Being a new Dad
Being a new Dad
I’ve been wondering what to write today and I thought this post would be a great continuation to my wildly successful post on experiencing Pregnancy first hand with my partner. To say that it was an easy ride I would be telling big porkie fibs.
I remember the moment Alex was born, I was beside my wife shouting “push” at her as we were in the midst of an assisted delivery, Alex was coming the wrong way down and we had to be rushed into theatre. This was all very new for me, and real, and raw, because I knew absolutely nothing about babies and delivery rooms and scrubs. Yeah, I was wearing scrubs, all people had to wear them in the operating theatre. It always surprised me how much Natalie knew about what to expect, what to buy, what to prepare for, what to take in with her. My only experience with childbirth was watching an episode of Friends where Rachel gives birth to her and Ross’ child. And I feel that parents do us men a disservice in our youth, where women have that natural instinct and nurture and us boys get told,
“Here’s a stick, go and destroy things”
And whilst I agree, destroying things with a stick is an immensely fun activity, we need a bit more educating on what’s to come. It was a HUGE wakeup call for me. Natalie was aware of everything, I felt as if I could have been wearing the dunce cap on for not having a clue about anything. I was taking a back step to everything, letting nurses tell me what to do, and my wife, when she was awake. All very real!

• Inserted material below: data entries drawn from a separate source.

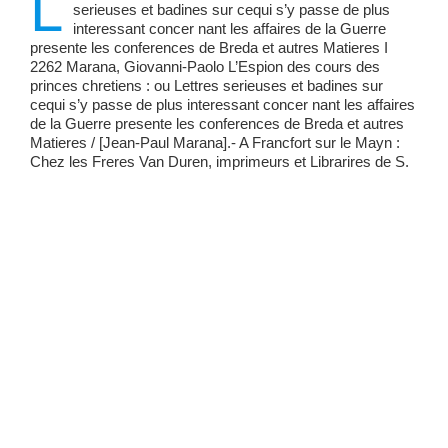
L
serieuses et badines sur cequi s’y passe de plus
interessant concer nant les affaires de la Guerre
presente les conferences de Breda et autres Matieres I
2262 Marana, Giovanni-Paolo L’Espion des cours des
princes chretiens : ou Lettres serieuses et badines sur
cequi s’y passe de plus interessant concer nant les affaires
de la Guerre presente les conferences de Breda et autres
Matieres / [Jean-Paul Marana].- A Francfort sur le Mayn :
Chez les Freres Van Duren, imprimeurs et Librarires de S.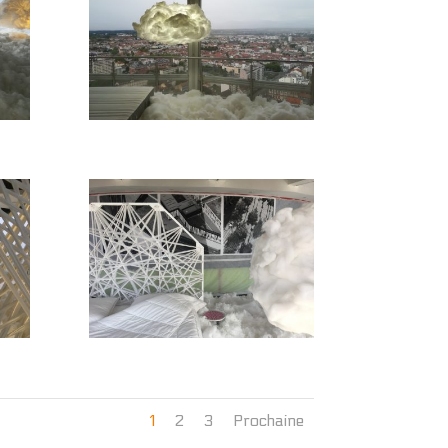
1
2
3
Prochaine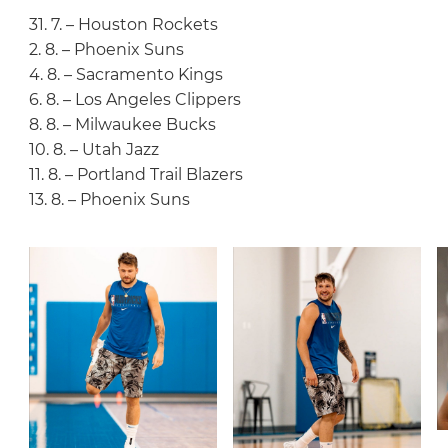
31. 7. – Houston Rockets
2. 8. – Phoenix Suns
4. 8. – Sacramento Kings
6. 8. – Los Angeles Clippers
8. 8. – Milwaukee Bucks
10. 8. – Utah Jazz
11. 8. – Portland Trail Blazers
13. 8. – Phoenix Suns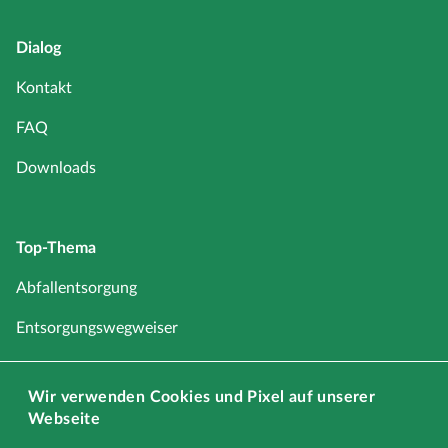
Dialog
Kontakt
FAQ
Downloads
Top-Thema
Abfallentsorgung
Entsorgungswegweiser
Service
Wir verwenden Cookies und Pixel auf unserer
Schadstoffe
Webseite
Sperrmüll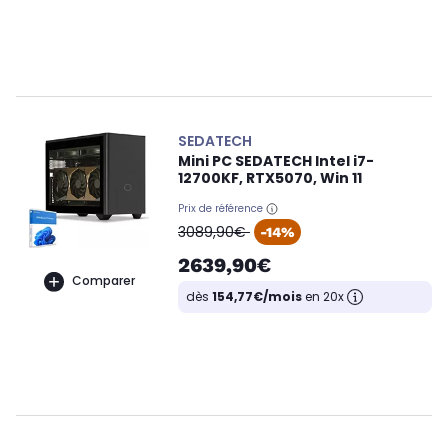
SEDATECH
Mini PC SEDATECH Intel i7-
12700KF, RTX5070, Win 11
Prix de référence
oldPrice
3089,90€
-14%
2639,90€
Comparer
dès
154,77€/mois
en 20x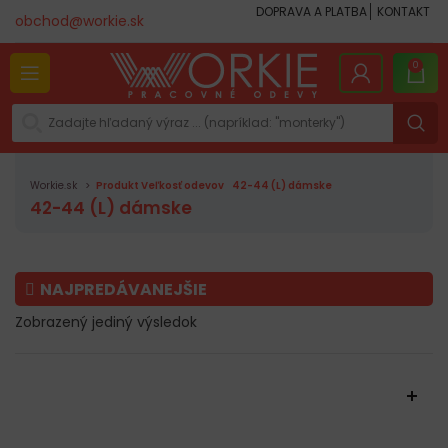
DOPRAVA A PLATBA
KONTAKT
obchod@workie.sk
0
Workie.sk
Produkt Veľkosť odevov
42-44 (L) dámske
42-44 (L) dámske
NAJPREDÁVANEJŠIE
Zobrazený jediný výsledok
FILTROVAŤ PRODUKTY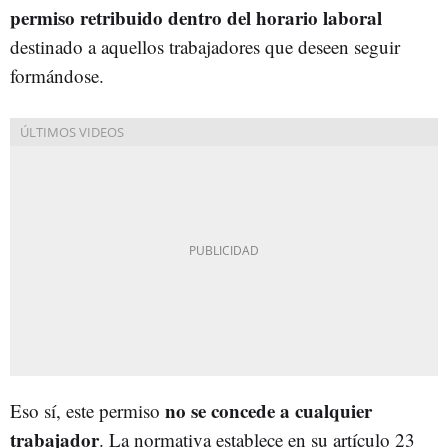
permiso retribuido dentro del horario laboral
destinado a aquellos trabajadores que deseen seguir
formándose.
no se concede a cualquier
Eso sí, este permiso
trabajador
. La normativa establece en su artículo 23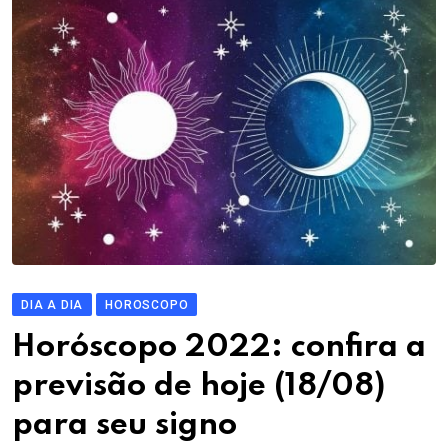
DIA A DIA
HOROSCOPO
Horóscopo 2022: confira a
previsão de hoje (18/08)
para seu signo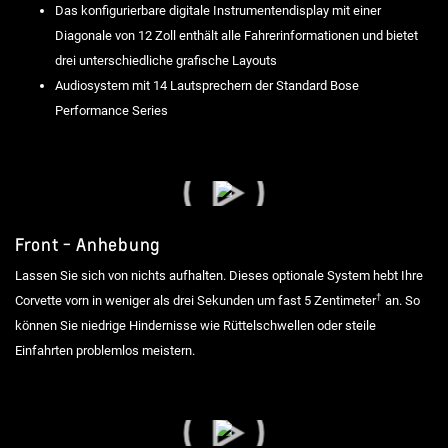
Das konfigurierbare digitale Instrumentendisplay mit einer
Diagonale von 12 Zoll enthält alle Fahrerinformationen und bietet
drei unterschiedliche grafische Layouts
Audiosystem mit 14 Lautsprechern der Standard Bose
Performance Series
Front - Anhebung
Lassen Sie sich von nichts aufhalten. Dieses optionale System hebt Ihre
†
Corvette vorn in weniger als drei Sekunden um fast 5 Zentimeter
an. So
können Sie niedrige Hindernisse wie Rüttelschwellen oder steile
Einfahrten problemlos meistern.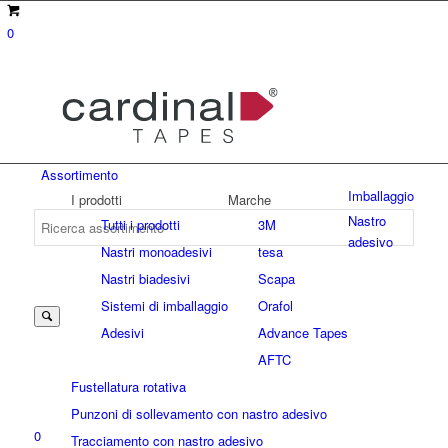
0
Assortimento
Imballaggio
I prodotti
Marche
Nastro
Tutti i prodotti
3M
adesivo
Nastri monoadesivi
tesa
Suche
Nastri biadesivi
Scapa
Sistemi di imballaggio
Orafol
Adesivi
Advance Tapes
nach:
AFTC
Fustellatura rotativa
Punzoni di sollevamento con nastro adesivo
0
Tracciamento con nastro adesivo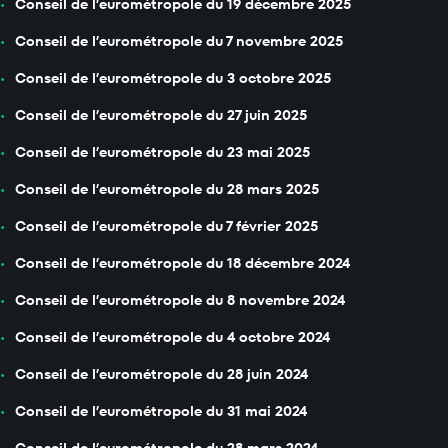
Conseil de l’eurométropole du 19 décembre 2025
Conseil de l’eurométropole du 7 novembre 2025
Conseil de l’eurométropole du 3 octobre 2025
Conseil de l’eurométropole du 27 juin 2025
Conseil de l’eurométropole du 23 mai 2025
Conseil de l’eurométropole du 28 mars 2025
Conseil de l’eurométropole du 7 février 2025
Conseil de l’eurométropole du 18 décembre 2024
Conseil de l’eurométropole du 8 novembre 2024
Conseil de l’eurométropole du 4 octobre 2024
Conseil de l’eurométropole du 28 juin 2024
Conseil de l’eurométropole du 31 mai 2024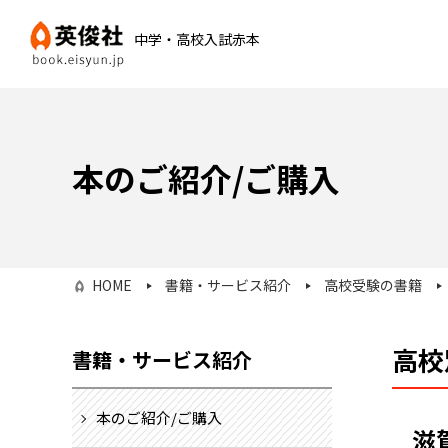
中学・高校入試赤本
本のご紹介/ご購入
HOME
書籍・サービス紹介
高校受験の書籍
高校
書籍・サービス紹介
本のご紹介/ご購入
滋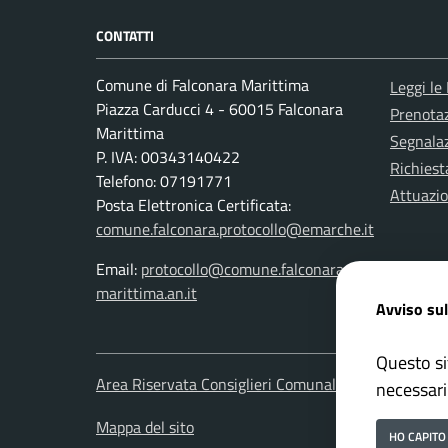
CONTATTI
Comune di Falconara Marittima
Leggi le
Piazza Carducci 4 - 60015 Falconara
Prenota
Marittima
Segnalaz
P. IVA: 00343140422
Richiest
Telefono: 07191771
Attuazi
Posta Elettronica Certificata:
comune.falconara.protocollo@emarche.it
Email:
protocollo@comune.falconara-
marittima.an.it
Avviso sul
Questo si
Area Riservata Consiglieri Comunali
Area Ris
necessari
Mappa del sito
HO CAPITO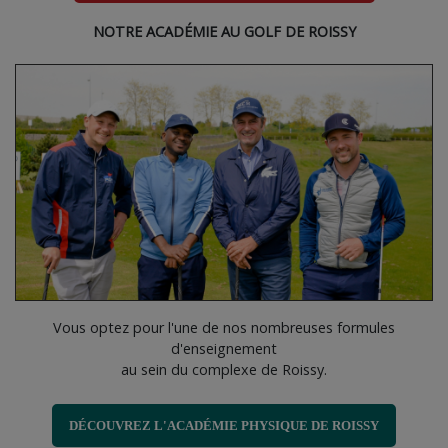
NOTRE ACADÉMIE AU GOLF DE ROISSY
Vous optez pour l'une de nos nombreuses formules
d'enseignement
au sein du complexe de Roissy.
DÉCOUVREZ L'ACADÉMIE PHYSIQUE DE ROISSY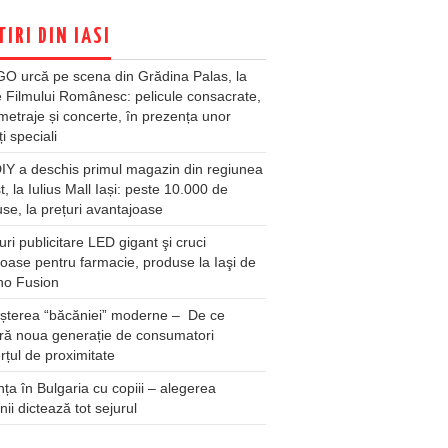
TIRI DIN IASI
O urcă pe scena din Grădina Palas, la
e Filmului Românesc: pelicule consacrate,
metraje și concerte, în prezența unor
ți speciali
Y a deschis primul magazin din regiunea
t, la Iulius Mall Iași: peste 10.000 de
se, la prețuri avantajoase
ri publicitare LED gigant şi cruci
oase pentru farmacie, produse la Iaşi de
no Fusion
șterea “băcăniei” moderne – De ce
ră noua generație de consumatori
țul de proximitate
ța în Bulgaria cu copiii – alegerea
unii dictează tot sejurul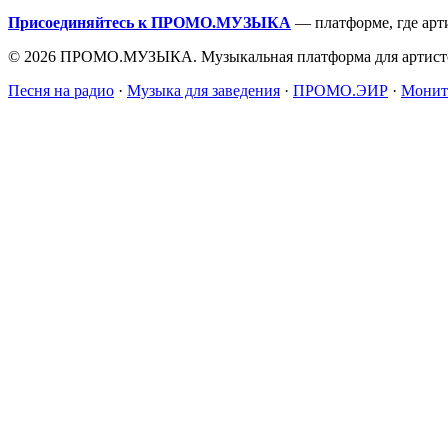
Присоединяйтесь к ПРОМО.МУЗЫКА
— платформе, где арт
© 2026 ПРОМО.МУЗЫКА. Музыкальная платформа для артисто
Песня на радио
·
Музыка для заведения
·
ПРОМО.ЭИР
·
Монит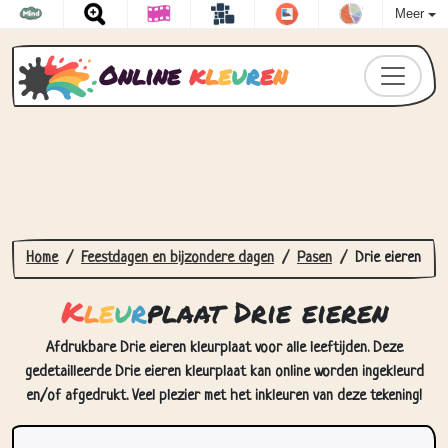
Meer
Online
k
l
e
u
r
e
n
Home
Feestdagen en bijzondere dagen
Pasen
Drie eieren
K
l
e
u
r
plaat Drie eieren
Afdrukbare Drie eieren kleurplaat voor alle leeftijden. Deze
gedetailleerde Drie eieren kleurplaat kan online worden ingekleurd
en/of afgedrukt. Veel plezier met het inkleuren van deze tekening!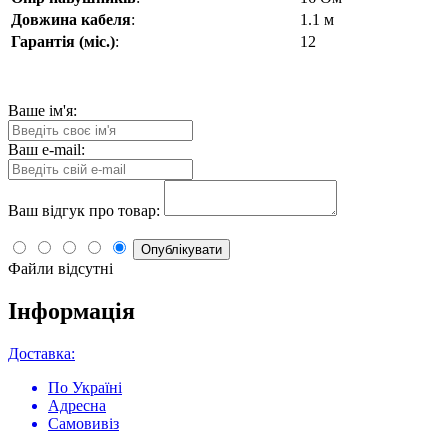
Довжина кабеля
:
1.1 м
Гарантія (міс.)
:
12
Ваше ім'я:
Ваш e-mail:
Ваш відгук про товар:
Опублікувати
Файли відсутні
Інформація
Доставка:
По Україні
Адресна
Самовивіз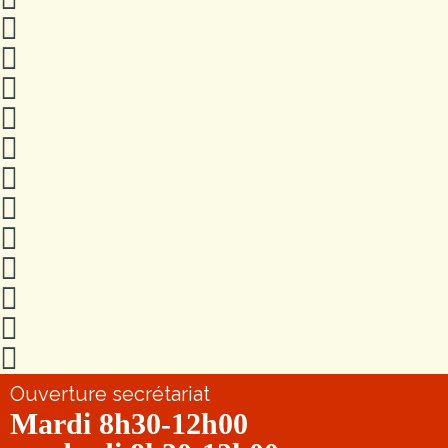
Ouverture secrétariat
Mardi 8h30-12h00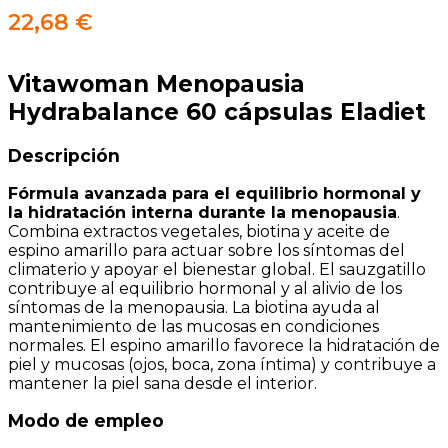
22,68
€
Vitawoman Menopausia
Hydrabalance 60 cápsulas Eladiet
Descripción
Fórmula avanzada para el equilibrio hormonal y
la hidratación interna durante la menopausia
.
Combina extractos vegetales, biotina y aceite de
espino amarillo para actuar sobre los síntomas del
climaterio y apoyar el bienestar global. El sauzgatillo
contribuye al equilibrio hormonal y al alivio de los
síntomas de la menopausia. La biotina ayuda al
mantenimiento de las mucosas en condiciones
normales. El espino amarillo favorece la hidratación de
piel y mucosas (ojos, boca, zona íntima) y contribuye a
mantener la piel sana desde el interior.
Modo de empleo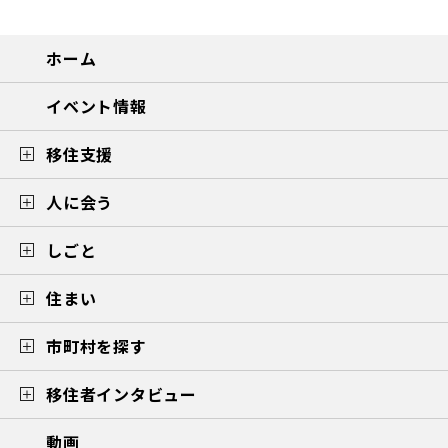
ホーム
イベント情報
移住支援
人に会う
しごと
住まい
市町村を探す
移住者インタビュー
動画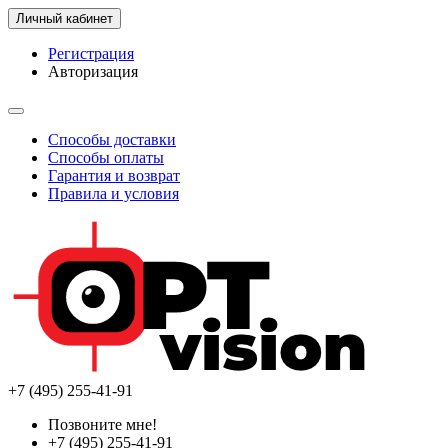
Личный кабинет
Регистрация
Авторизация
Способы доставки
Способы оплаты
Гарантия и возврат
Правила и условия
+7 (495) 255-41-91
Позвоните мне!
+7 (495) 255-41-91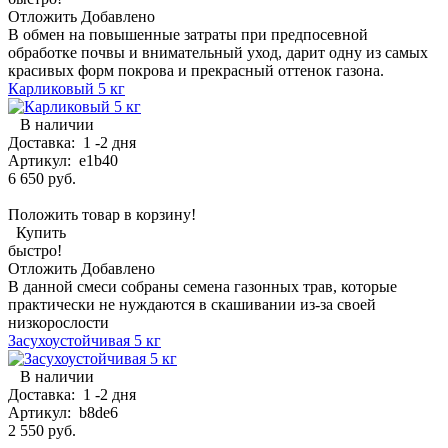
Отложить
Добавлено
В обмен на повышенные затраты при предпосевной
обработке почвы и внимательный уход, дарит одну из самых
красивых форм покрова и прекрасный оттенок газона.
Карликовый 5 кг
В наличии
Доставка:
1 -2 дня
Артикул:
e1b40
6 650 руб.
Положить товар в корзину!
Купить
быстро!
Отложить
Добавлено
В данной смеси собраны семена газонных трав, которые
практически не нуждаются в скашивании из-за своей
низкорослости
Засухоустойчивая 5 кг
В наличии
Доставка:
1 -2 дня
Артикул:
b8de6
2 550 руб.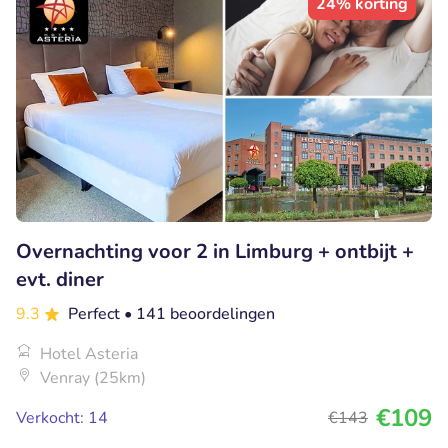
24% korting
Overnachting voor 2 in Limburg + ontbijt +
evt. diner
9.3
Perfect
• 141 beoordelingen
Hotel Asteria
Venray (25km)
€109
Verkocht: 14
€143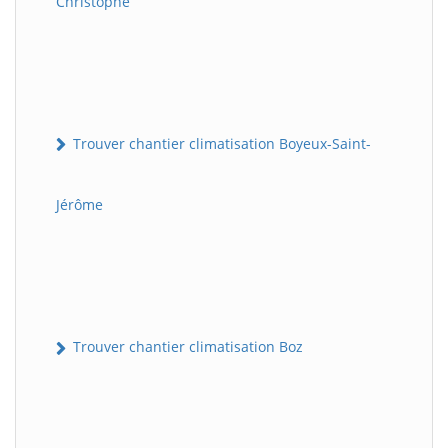
Christophe
Trouver chantier climatisation Boyeux-Saint-
Jérôme
Trouver chantier climatisation Boz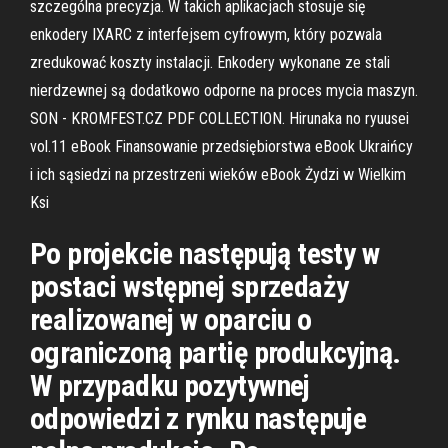
szczególna precyzja. W takich aplikacjach stosuje się
enkodery IXARC z interfejsem cyfrowym, który pozwala
zredukować koszty instalacji. Enkodery wykonane ze stali
nierdzewnej są dodatkowo odporne na proces mycia maszyn.
SON - KROMFEST.CZ PDF COLLECTION. Hirunaka no ryuusei
vol.11 eBook Finansowanie przedsiębiorstwa eBook Ukraińcy
i ich sąsiedzi na przestrzeni wieków eBook Żydzi w Wielkim
Ksi
Po projekcie następują testy w
postaci wstępnej sprzedaży
realizowanej w oparciu o
ograniczoną partię produkcyjną.
W przypadku pozytywnej
odpowiedzi z rynku następuje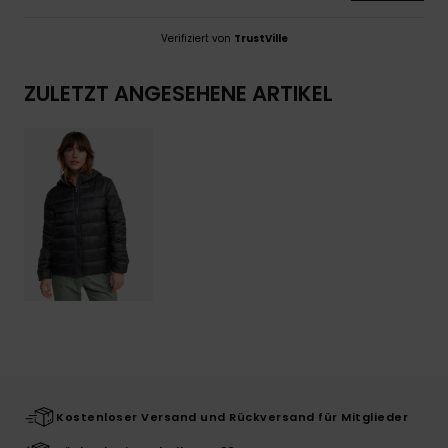
Verifiziert von
TrustVille
ZULETZT ANGESEHENE ARTIKEL
Kostenloser Versand und Rückversand für Mitglieder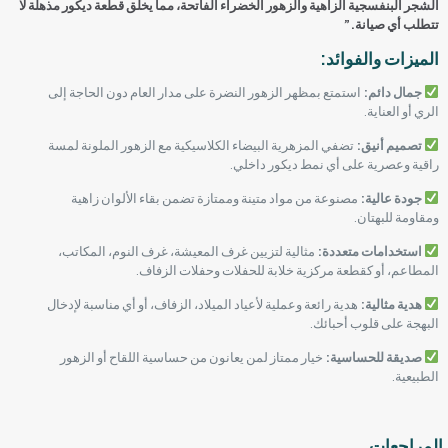
الشجر البنفسجية الزاهية والزهور الخضراء الفاتحة، مما يخلق قطعة ديكور مذهلة لا
تتطلب أي صيانة.”
الميزات والفوائد:
جمال دائم:
استمتع بمظهر الزهور النضرة على مدار العام دون الحاجة إلى
الري أو العناية.
تصميم أنيق:
تضفي المزهرية البيضاء الكلاسيكية مع الزهور الملونة لمسة
راقية وعصرية على أي نمط ديكور داخلي.
جودة عالية:
مصنوعة من مواد متينة وممتازة تضمن بقاء الألوان زاهية
ومقاومة للبهتان.
استخدامات متعددة:
مثالية لتزيين غرف المعيشة، غرف النوم، المكاتب،
المطاعم، أو كقطعة مركزية خلابة للحفلات وحفلات الزفاف.
هدية مثالية:
هدية رائعة وعملية لأعياد الميلاد، الزفاف، أو أي مناسبة لإدخال
البهجة على قلوب أحبائك.
صديقة للحساسية:
خيار ممتاز لمن يعانون من حساسية اللقاح أو الزهور
الطبيعية.
المراجعات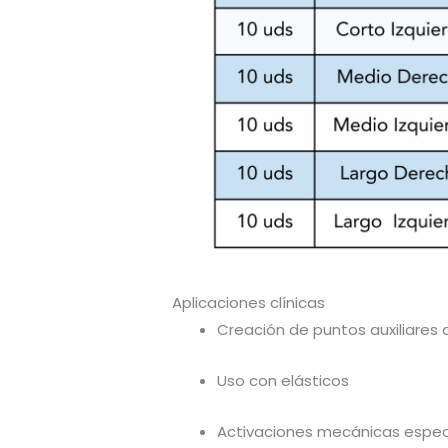
Aplicaciones clínicas
Creación de puntos auxiliares 
Uso con elásticos
Activaciones mecánicas espec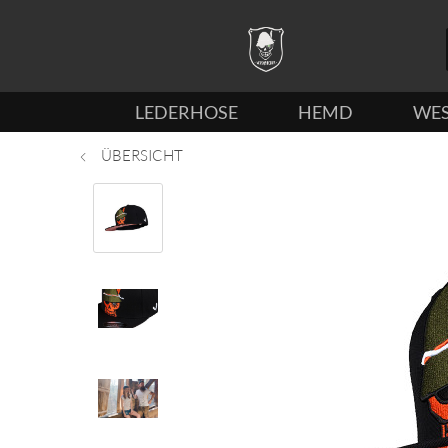
LEDERHOSE
HEMD
WE
ÜBERSICHT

I remember when Alex was dropped onto Natalie’s stomach, he didn’t look too pleased. He’d just been cruelly wrenched from his Mum and into a cold and cruel environment where he was being prodded and poked. After he was cleaned up I was the first to hold him. I had never been comfortable holding children before, I always felt like this massive clumpy thing that with one small move and my little boy would smash into a trillion pieces. I hadn’t learned that children were more robust than I was. But he did eventually try and look up at me, it wasn’t like the movies where there was an insta-bond, he sort of looked up at me in a half asleep “what the hell are you?” type gaze. Our bonding took a few days.
It was a strange feeling at first, to sit there, and hold one of my creations, that barely took any effort whatsoever, and was immensely enjoyable to create. I remember him with his closed eyes, trying to pry them open to get a glimpse of the cruel world that had just befell him. I remember feeling numb, that this had all been an extremely traumatic experience for me, it hadn’t been easy for Natalie on the day, her labour lasting for more than fifteen hours. Yet here he was, in all his granduer, our little bouncing baby boy waiting to be lead.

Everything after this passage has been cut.